Saturday, February 18, 2012

Sharding Apache Solr in AWS

Apache Solr is the popular, blazing fast open source enterprise search platform from the Apache Lucene project. Its major features include powerful full-text search, hit highlighting, faceted search, database integration, and geospatial search. It is highly scalable, providing distributed search and index replication and it powers the search and navigation features of many of the world's largest internet sites like, AOL, eharmony, Sears, Zappos etc.
Solr is very popular among e-commerce sites as well.
Solr version 3.X is illustrated in this article. The new version of Solr 4.X is pretty advanced on Sharding, replication , Scalability and HA. Please refer following posts for more details on the same:

Why Solr Sharding ?

Simple, Documents are indexed into Solr thereby making them searchable. The usual implementations of Solr has 1-2 EC2 instances dedicated for it. But the problem becomes Multi-fold as the size of the Solr index increases and more hits happen and dependency increases, some of the issues observed are:
(a) Solr index becomes too large to fit on a Single EC2 Server  
(b) A single query takes too long to execute and respond from a single EC2 Server
(c) Concurrency and IO limits of Single EC2 Server
One solution to effectively address the above issues are Solr Sharding.
Sharding is the process of breaking a single logical index in a horizontal fashion across records and distribute them across multiple servers. It is a common database scaling strategy when you have too much data for a single database. In Solr terms, sharding is breaking up a single Solr core across multiple Solr servers. Solr has the ability to take a single query and break it up to run over multiple Solr shards, and then aggregate the results together into a single result set.
This isn’t a completely transparent operation though. The key constraint is when indexing the documents you need to decide which Solr shard gets which documents. Solr doesn’t have any logic for distributing indexed data over shards. Every document needs a unique key (ID), because you are breaking up the index based on rows, and these rows are distinguished from each other by their document ID. We can follow simple Hash Algorithms and distribute the documents between the shards. When querying for data, you supply a shards parameter that lists which Solr shards to aggregate results from. This will aggregate the results from Shards and return you the response.

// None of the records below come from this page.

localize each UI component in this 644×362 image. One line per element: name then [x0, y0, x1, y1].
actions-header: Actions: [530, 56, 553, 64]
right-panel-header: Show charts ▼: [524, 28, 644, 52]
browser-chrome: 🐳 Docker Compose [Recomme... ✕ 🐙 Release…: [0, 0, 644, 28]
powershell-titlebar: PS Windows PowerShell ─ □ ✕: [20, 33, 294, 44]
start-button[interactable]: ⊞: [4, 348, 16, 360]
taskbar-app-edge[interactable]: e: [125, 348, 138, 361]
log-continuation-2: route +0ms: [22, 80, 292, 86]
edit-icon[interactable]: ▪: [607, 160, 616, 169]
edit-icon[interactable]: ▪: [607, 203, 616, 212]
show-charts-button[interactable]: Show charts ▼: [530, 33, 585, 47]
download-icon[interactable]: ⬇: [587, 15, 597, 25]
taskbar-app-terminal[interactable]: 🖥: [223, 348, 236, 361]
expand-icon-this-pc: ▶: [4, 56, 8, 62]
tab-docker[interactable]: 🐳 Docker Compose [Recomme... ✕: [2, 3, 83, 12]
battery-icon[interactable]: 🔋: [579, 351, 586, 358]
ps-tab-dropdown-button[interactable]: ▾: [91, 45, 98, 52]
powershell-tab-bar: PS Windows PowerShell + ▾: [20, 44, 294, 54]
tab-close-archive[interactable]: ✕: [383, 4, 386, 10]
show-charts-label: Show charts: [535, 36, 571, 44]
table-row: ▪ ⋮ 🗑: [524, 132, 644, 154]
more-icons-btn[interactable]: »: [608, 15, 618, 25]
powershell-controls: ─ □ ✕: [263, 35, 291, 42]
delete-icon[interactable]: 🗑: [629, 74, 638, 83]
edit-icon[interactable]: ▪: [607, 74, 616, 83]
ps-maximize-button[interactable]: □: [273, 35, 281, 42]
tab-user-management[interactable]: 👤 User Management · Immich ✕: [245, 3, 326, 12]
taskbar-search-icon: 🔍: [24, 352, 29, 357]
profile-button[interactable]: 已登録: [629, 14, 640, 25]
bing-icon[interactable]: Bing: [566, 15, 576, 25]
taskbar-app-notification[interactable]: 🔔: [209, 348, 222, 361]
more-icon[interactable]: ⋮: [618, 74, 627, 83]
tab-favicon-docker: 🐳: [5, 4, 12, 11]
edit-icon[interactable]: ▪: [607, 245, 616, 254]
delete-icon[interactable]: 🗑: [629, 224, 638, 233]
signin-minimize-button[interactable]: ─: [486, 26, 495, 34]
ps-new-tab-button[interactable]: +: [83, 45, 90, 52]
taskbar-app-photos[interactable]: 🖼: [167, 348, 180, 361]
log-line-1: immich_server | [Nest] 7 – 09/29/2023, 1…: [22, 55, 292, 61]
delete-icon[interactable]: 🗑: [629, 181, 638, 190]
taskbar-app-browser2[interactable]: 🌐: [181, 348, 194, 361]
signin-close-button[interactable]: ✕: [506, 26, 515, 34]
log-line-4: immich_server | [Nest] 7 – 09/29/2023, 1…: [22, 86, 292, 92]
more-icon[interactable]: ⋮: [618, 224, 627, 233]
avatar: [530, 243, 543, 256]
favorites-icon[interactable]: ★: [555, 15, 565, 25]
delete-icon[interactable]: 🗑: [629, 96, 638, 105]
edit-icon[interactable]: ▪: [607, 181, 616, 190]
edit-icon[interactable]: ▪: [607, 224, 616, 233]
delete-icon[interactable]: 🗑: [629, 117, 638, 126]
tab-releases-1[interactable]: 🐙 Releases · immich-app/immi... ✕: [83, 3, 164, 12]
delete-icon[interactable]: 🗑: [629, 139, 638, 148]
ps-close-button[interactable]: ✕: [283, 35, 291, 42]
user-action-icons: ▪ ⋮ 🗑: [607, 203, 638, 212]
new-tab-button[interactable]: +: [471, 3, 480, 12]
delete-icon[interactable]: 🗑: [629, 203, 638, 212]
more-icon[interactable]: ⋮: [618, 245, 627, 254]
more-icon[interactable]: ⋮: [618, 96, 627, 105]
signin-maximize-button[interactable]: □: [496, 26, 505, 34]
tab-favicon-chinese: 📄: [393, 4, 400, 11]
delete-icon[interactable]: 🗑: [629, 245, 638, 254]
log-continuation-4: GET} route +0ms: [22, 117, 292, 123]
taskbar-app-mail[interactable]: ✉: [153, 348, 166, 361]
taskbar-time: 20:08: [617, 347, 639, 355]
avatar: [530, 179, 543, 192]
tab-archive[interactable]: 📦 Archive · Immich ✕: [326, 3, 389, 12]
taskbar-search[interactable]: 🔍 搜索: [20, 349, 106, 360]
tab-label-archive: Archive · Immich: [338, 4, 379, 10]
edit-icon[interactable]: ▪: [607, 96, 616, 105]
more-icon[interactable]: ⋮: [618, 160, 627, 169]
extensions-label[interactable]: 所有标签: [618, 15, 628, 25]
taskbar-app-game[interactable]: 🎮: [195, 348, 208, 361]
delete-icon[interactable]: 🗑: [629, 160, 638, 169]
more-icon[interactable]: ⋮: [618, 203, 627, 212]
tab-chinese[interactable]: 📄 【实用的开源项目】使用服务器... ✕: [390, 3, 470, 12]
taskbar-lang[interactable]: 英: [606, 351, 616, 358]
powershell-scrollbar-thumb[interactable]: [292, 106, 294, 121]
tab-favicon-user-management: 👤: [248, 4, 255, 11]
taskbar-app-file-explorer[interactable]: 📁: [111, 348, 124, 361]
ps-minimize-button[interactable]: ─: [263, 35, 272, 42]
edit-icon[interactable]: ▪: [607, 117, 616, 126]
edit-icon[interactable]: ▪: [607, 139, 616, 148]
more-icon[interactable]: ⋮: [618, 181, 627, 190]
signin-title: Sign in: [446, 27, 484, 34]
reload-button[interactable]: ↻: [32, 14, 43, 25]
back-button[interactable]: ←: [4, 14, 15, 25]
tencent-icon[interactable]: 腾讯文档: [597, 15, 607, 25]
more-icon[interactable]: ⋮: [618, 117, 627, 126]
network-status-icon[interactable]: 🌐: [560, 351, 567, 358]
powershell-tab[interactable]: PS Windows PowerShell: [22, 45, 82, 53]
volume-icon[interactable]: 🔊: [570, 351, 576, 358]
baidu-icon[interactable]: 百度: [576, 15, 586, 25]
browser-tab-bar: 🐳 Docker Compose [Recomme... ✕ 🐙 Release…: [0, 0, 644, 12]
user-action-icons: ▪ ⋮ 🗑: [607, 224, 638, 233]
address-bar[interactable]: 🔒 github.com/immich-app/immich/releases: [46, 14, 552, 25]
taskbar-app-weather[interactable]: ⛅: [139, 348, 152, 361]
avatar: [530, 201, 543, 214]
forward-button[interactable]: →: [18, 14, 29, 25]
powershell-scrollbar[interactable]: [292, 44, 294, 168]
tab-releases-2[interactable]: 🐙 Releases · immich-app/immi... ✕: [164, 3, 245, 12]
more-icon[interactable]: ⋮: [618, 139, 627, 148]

Setting up Solr in the AWS
  1. Launch an Amazon EC2 Linux instance with Sun Java installed
  2. Download Solr latest stable release
  3. Unzip the Solr release and change the working directory to be the “example” directory
    1. user@solr:/opt$ tar -xzvf apache_solr_3.3.0.tgz
      user@solr:/opt$ cd apache_solr_3.3.0/example
  4. Copy the (multi-core supported) SolrHome directory, which contains the schema and config files, into this instance under /user/home
  5. Start the Solr server by specifying the solr-home directory.
    1. user@solr:/opt/apache_solr_3.3.0/example$ java –Dsolr.solr.home=/user/home/SolrHome –jar start.jar
Your solr server is up and running. Let’s consider that the Public URL for the solr server is: Repeat the above steps again to launch a similar instance with a Public URL say (Note: The Public URLs for your solr servers will be different when you set it up on AWS. Please use them accordingly.)
We now have 2 Solr shards running in the Amazon EC2 !!
Initializing the Solr shards
Let’s use Solrj, a java client to access Solr. It offers a java interface to add, update, and query the index.
public class SolrShards {
    private final int NO_OF_SHARDS = 2;
    private CommonsHttpSolrServer[] solrServerShard = null;
    public SolrShards () {
        String[] solrShardLocations = {"", ""};
        try {
            solrServerShard = new CommonsHttpSolrServer[NO_OF_SHARDS];
            for (int i = 0; i < solrShardLocations.length; i++) {
                solrServerShard[i] = new CommonsHttpSolrServer(solrShardLocations[i]);
                ((CommonsHttpSolrServer) solrServerShard[i]).setParser(new XMLResponseParser());
        catch (MalformedURLException e) {
Indexing documents into shards
 As mentioned above, Solr doesn’t have any logic for distributing indexed data over shards.uniqueId.hashCode() % numServers  determines which server a document should be indexed at.
solrServerShard[businessEntity.getId().hashCode() % NO_OF_SHARDS].addBean(businessEntity);
solrServerShard[businessEntity.getId().hashCode() % NO_OF_SHARDS].commit();
Distributed Search: Searching across shards
The ability to search across shards is built into the query request handlers. You do not need to do any special configuration to activate it. In order to search across two shards, you would issue a search request to Solr, and specify in a shards URL parameter a comma delimited list of all of the shards to distribute the search across. You can issue the search request to any Solr instance, and the server will in turn delegate the same request to each of the Solr servers identified in the shards parameter. The server will aggregate the results and return the standard response format.
public class SolrShards {
    private CommonsHttpSolrServer getSolrServer () {
        String solrLocation = "";
        CommonsHttpSolrServer solrServer = null;
        try {
            solrServer = new CommonsHttpSolrServer(solrLocation);
            ((CommonsHttpSolrServer)solrServer).setParser(new XMLResponseParser());
        catch (MalformedURLException e)  {}
        return solrServer;
    public void QueryBusinessEntities() {
        SolrServer solrServer = getSolrServer ();
        SolrQuery query = new SolrQuery();
        query.setParam("shards", ",");
        query.addSortField("profit", SolrQuery.ORDER.asc);
        QueryResponse rsp = solrServer.query( query );
That’s it! You have set up 2 Solr shards on 2 different machines and performed distributed search successfully.
Solr Standalone v/s Solr Shards Comparison

A simple test validate the performance of Solr Standalone vs Solr Shards was conducted. M1.Large was the Solr EC2 instance type attached with EBS volume. All default configs were used in this simple test, we believe more throughput can be achieved by tuning at various levels.The size of each Solr record used is approximately 1.3KB.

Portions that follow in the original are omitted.